Methodology: Data-Driven Decomposition and Two-Stage Optimization
The proposed method begins with the generation of a synthetic video input by maximizing the activation of a chosen 3D kernel using a deep generative optimization. Crucially, it decomposes the resulting video into a static frame and a sequence of deformation fields, such that each frame is reconstructed by applying a learned spatiotemporal displacement to the static base.
Figure 1: Overview of the visualization process, highlighting two-stage optimization and spatiotemporal decomposition.
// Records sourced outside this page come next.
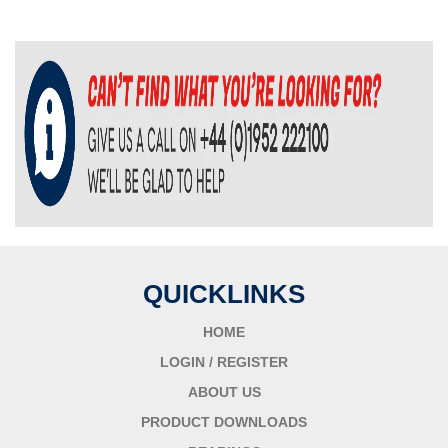
QUICKLINKS
HOME
LOGIN / REGISTER
ABOUT US
PRODUCT DOWNLOADS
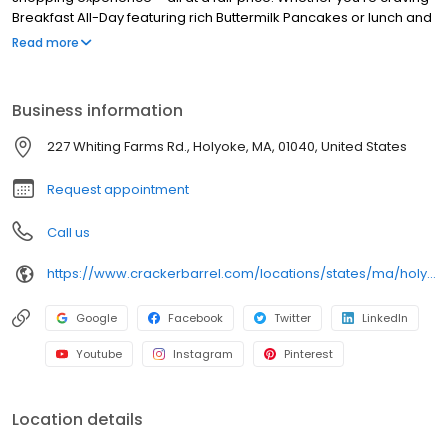
Breakfast All-Day featuring rich Buttermilk Pancakes or lunch and
dinner specials like juicy Fried Chicken or slow simmered
Read more
Chicken n’ Dumplins, there’s something for everybody. Enjoy true
Southern cooking at a Cracker Barrel restaurant near you, or
order online for convenient pickup or delivery.
Business information
227 Whiting Farms Rd., Holyoke, MA, 01040, United States
Request appointment
Call us
https://www.crackerbarrel.com/locations/states/ma/holyoke/294
Google
Facebook
Twitter
LinkedIn
Youtube
Instagram
Pinterest
Location details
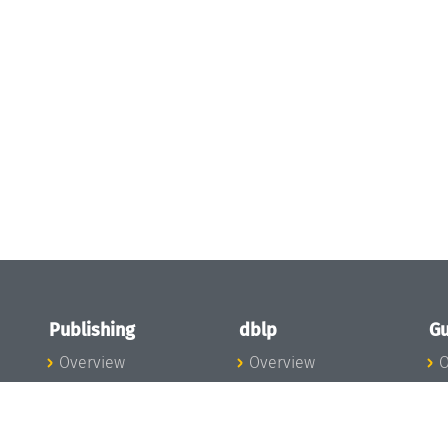
Publishing
dblp
Gu
Overview
Overview
O
To the Publications
To dblp.org
P
Publishing News
dblp News
H
Publishing Team
dblp Team
S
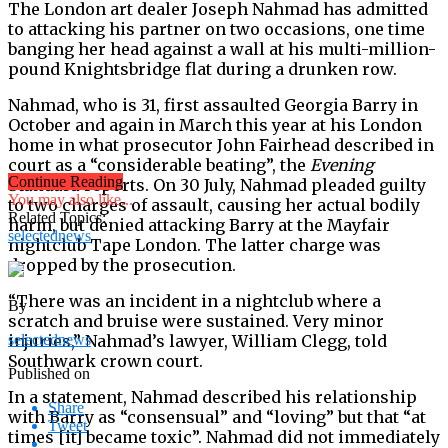
The London art dealer Joseph Nahmad has admitted
to attacking his partner on two occasions, one time
banging her head against a wall at his multi-million-
pound Knightsbridge flat during a drunken row.
Nahmad, who is 31, first assaulted Georgia Barry in
October and again in March this year at his London
home in what prosecutor John Fairhead described in
court as a “considerable beating”, the
Evening
Continue Reading
Standard
reports. On 30 July, Nahmad pleaded guilty
You may also like...
to two charges of assault, causing her actual bodily
Related Topics:
harm, but denied attacking Barry at the Mayfair
selectednews
nightclub Tape London. The latter charge was
dropped by the prosecution.
“There was an incident in a nightclub where a
By
scratch and bruise were sustained. Very minor
injuries,” Nahmad’s lawyer, William Clegg, told
selectednews
Southwark crown court.
Published on
In a statement, Nahmad described his relationship
Share
with Barry as “consensual” and “loving” but that “at
Tweet
times [it] became toxic”. Nahmad did not immediately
A warping operation W(I,Dt​) is employed, where I is a static image capturing spatial texture preferences and Dt​ is a pixel-wise deformation field at time t, analogous to non-parametric motion compensation. The frame Vt​ is reconstructed as I warped by Dt​. This decomposition is optimized in two distinct phases:
- Pixel-Domain Optimization: The input video V is optimized directly to maximize kernel activation.
- Decomposition-Domain Optimization: The previously obtained V is then factorized into I and Dt​ by minimizing a composite loss. This encompasses reconstruction error, total variation (TV) regularization on both I and Dt​ for spatial coherence, and an alignment term for semantic consistency between I and the first frame.
Figure 2: Single-frame reconstruction via decomposition. Left: static factor; middle: learned deformation field; right: synthesized frame.
This two-stage approach mitigates the convergence challenges and representational ambiguities encountered in naïve end-to-end factorization, as substantiated in the empirical ablation.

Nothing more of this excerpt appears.